И хотя Жюль в душе продолжал считать себя девочкой, эта война не прекращалась. Лишь его тетка Симона, крайне эксцентричная особа, презираемая остальной родней, как раз и поощряла все его выверты, когда он гостил у нее. После двадцати лет борьбы с родителями, братьями, сестрами, товарищами, соседями и преподавателями Жюль покинул родной город Люсон. Оказавшись в Париже, он переименовал себя в Симону, нарядился, причесался и накрасился так, как давно мечтал, и больше никогда не виделся с людьми из своего прошлого.

Можно было бы радоваться тому, что на этом благополучном повороте неприятности и закончились. Увы, подлинная трагедия была впереди.

…Мадам Симона приняла облик женщины, но от этого отнюдь не стала красивее. И в мужском, и в женском варианте она как была, так и осталась уродиной. Ее лицо с топорными чертами портила вдобавок асимметрия, редкие волосенки уныло свисали с макушки, зато на щеках к середине дня проступала мощная растительность, вынуждавшая мадам Симону к двоекратному каждодневному бритью. Что же касается ее туловища, то оно напоминало закрытый чемодан. И лишь ее щиколотки отличались некоторым изяществом («какая жалость, – говорила Мама, – что у нее их только две!»). Словом, у мадам Симоны не было никаких шансов найти себе жениха и вдобавок не хватало денег, чтобы исправить хирургическим способом ошибки природы. Тем более что ей упорно отказывали в праве на заработок. Как только хозяин, желающий взять ее на работу, обнаруживал, что его будущая секретарша, согласно официальному статусу, зовется Жюлем, он грозно хмурился, еще раз внимательно оглядывал соискательницу, замечал щетину, вылезавшую наружу к трем часам дня сквозь слой убогой косметики, и, тревожась за собственное спокойствие, а также за возможную реакцию своего персонала, делал выбор в пользу другой кандидатки. То же самое с местом кассирши. То же самое с должностью в администрации. То же самое во всех других местах. Мадам Симона наводила страх на людей! Вначале она легко отнеслась к этому препятствию и, по словам Мамы, «сидела на хлебе и воде» – выражение, которое в раннем детстве я понимал буквально, представляя, как мадам Симона восседает на буханке хлеба или в корыте с водой. На самом же деле Мама имела в виду, что мадам Симона предпочла голодать, лишь бы завершить свое образование и получить диплом бухгалтера – второе амбициозное желание после стремления стать женщиной. Увы! Хотя она и получила желанный диплом, ни один патрон не пожелал взять ее на работу – по тем же причинам, что были изложены выше.
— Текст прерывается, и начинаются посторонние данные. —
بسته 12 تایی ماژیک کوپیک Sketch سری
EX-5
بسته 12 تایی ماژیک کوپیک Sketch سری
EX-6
Смирившись, мадам Симона решила освоить профессию, которую избирают все транссексуалы, отвергнутые обществом: она стала шлюхой.

Я думаю, что ее так обезобразило именно это фатальное невезение. Быть шлюхой, тогда как она всей душой презирала секс! Быть шлюхой, потому что все иные возможности были для нее закрыты! Быть шлюхой, когда она мечтала работать бухгалтером, специалистом по учету!
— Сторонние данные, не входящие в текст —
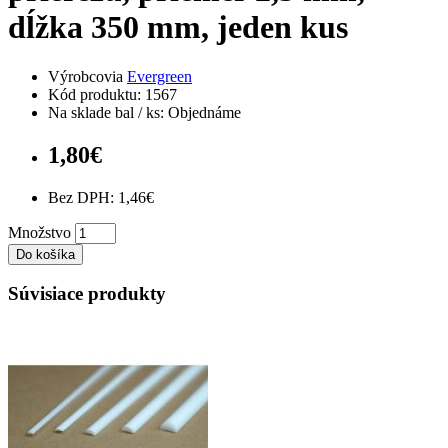
dĺžka 350 mm, jeden kus
Výrobcovia
Evergreen
Kód produktu: 1567
Na sklade bal / ks: Objednáme
1,80€
Bez DPH: 1,46€
Množstvo
Do košíka
Súvisiace produkty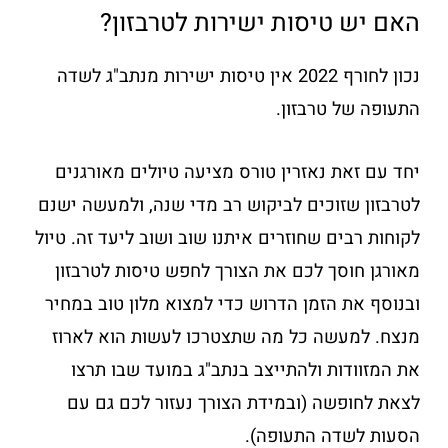
האם יש טיסות ישירות לטרבזון?
נכון לחורף 2022 אין טיסות ישירות מנתב"ג לשדה
התעופה של טרבזון.
יחד עם זאת נאזרין טורס מציעה טיולים מאורגנים
לטרבזון שזוכים לביקוש רב מדי שנה, ולמעשה ישנם
לקוחות רבים שחוזרים איתנו שוב ושוב ליעד זה. טיול
מאורגן חוסך לכם את הצורך לחפש טיסות לטרבזון
ובנוסף את הזמן הדרוש כדי למצוא מלון טוב במחיר
מנצח. למעשה כל מה שתצטרכו לעשות הוא לארוז
את המזוודות ולהתייצב בנתב"ג במועד שבו תרצו
לצאת לחופשה (ובמידת הצורך נעזור לכם גם עם
הסעות לשדה התעופה).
Мрачная, с мутным взглядом исподлобья, она проводила все вечера у нас «На работе», перед тем как заняться своей. По ночам она промышляла в Булонском лесу.

Завсегдатаи кафе, знавшие о ее ремесле, недоумевали: каким образом ей удается находить клиентов с такой-то рожей, да еще в таких кошмарных платьях с мрачными узорами – ни дать ни взять мешок с картошкой. Они видели в ней всего лишь неопрятную старую деву, на чей товар мало охотников.

– Темнота не все скрывает! Фату, сколько лет Симоне?

– Да не так уж и много!

– Ей бы хоть малость прихорошиться…

– Это все равно что безногому велеть подпрыгнуть.

– Ну все-таки… Похоже, она сама этого не хочет!

Однажды утром, когда мадам Симона пожаловалась, что снимает всего по паре клиентов за ночь, тогда как бразильцы-трансвеститы гребут их десятками, Мама, всегда готовая помочь и желающая всех осчастливить, намекнула, что неплохо бы ей одеваться получше, чтобы подчеркивать свои достоинства.

– Фату, – возразила мадам Симона, – я тебе очень благодарна за заботу. Но я, в отличие от тебя, не могу конкурировать с красивыми девчонками, настоящими или поддельными. Поэтому я придумала себе другое амплуа – домашняя хозяйка в менопаузе. Именно потому, что я уродлива, неприглядна и неуклюжа, мужики выбирают меня. Именно потому, что я похожа на их теток, супруг, горничных, они мне платят, чтобы я проделывала то, что их тетки, их супруги и горничные никогда не согласятся с ними проделывать.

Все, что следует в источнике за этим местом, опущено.